What is it like having M.E. they ask. I used to say, it's like a car without fuel. It won't go. But that's a bad analogy. It's more like a car with a faulty alternator. Not everyone will understand what that means, so let me spell it out.

Cars today are run by electrical circuits, as well as fuel. There is a thing called an alternator which charges up the battery as the car is running, otherwise the battery would be constantly drained. When the battery is flat the car won't run. Not only that, the electrically driven windows don't work, the sun roof likewise, the heater or air conditioning, and just about everything else, stops dead. So if the alternator is faulty, the car is in constant danger of being nothing more than an expensive ornament. Filling the car with fuel simply won't help.

Animals are much more complicated than cars, of course. We have cells called mitochondria which make energy, needed to run every system in the body, from the muscles to the brain. This energy is stored in the fat cells, our batteries. Without energy the brain doesn't function, the muscles don't function, the stomach can't digest, etc etc.  There is a back up system consisting of adrenalin. You may have heard this referred to as the "fight or flight" hormone.  It is produced by the adrenal glands and can be called up in emergencies to give an energy boost. Unfortunately, once used up it takes a long time to replace, so is only for emergencies.

Marathons runner tend to run on adrenalin, and afterwards need some time to recover. The subsequent "crash" is sometimes called payback. For people with M.E. that crash can follow a very small expenditure of energy: talking, thinking, going to the bathroom, eating a meal. Try to imagine how it affects your life, when everything you do leaves you exhausted for days.

If the mitochondria are faulty, we too, just like that car, become pretty useless. Unfortunately being fat doesn't help either because in M.E. the body can't call upon the energy stored in the fat. It doesn't matter how much fuel in the form of food is ingested, it isn't being utilised properly.

Not only that, if the brain isn't working correctly, every system in the body is affected, as the brain controls everything else. The kind of symptoms this leads to are many and varied, some less serious, some very serious indeed. Some people with the illness cope fairly well on a day to day basis, but are seriously short of energy, which is quickly used up and takes a long time to replace. This also leads to fuzzy-headedness as the brain is short of oxygen, often known as brain-fog, which describes it pretty well. An inability to concentrate, to take in information, or remember things. Rather like early Alzheimer's.

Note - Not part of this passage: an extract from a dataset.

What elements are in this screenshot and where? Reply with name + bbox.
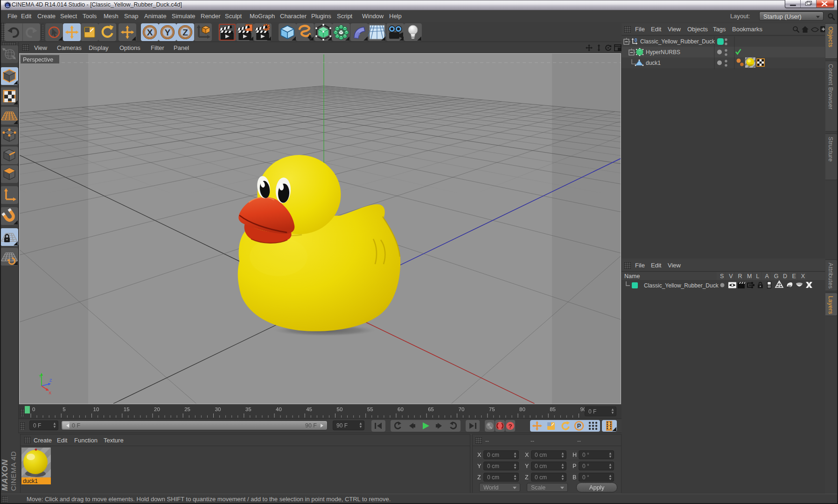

At it's most serious, sufferers are completely bed-bound, have to be tube fed, and in constant pain, unable to bear light or sound, as the nervous system is so severely compromised. Roughly 25% of people with the disease are severely enough affected to be either bed-bound or at least house-bound. It goes largely unrecognised, because they are rarely seen. Not for nothing is it known as the Cinderella disease, with M.E. acting as the wicked stepmother.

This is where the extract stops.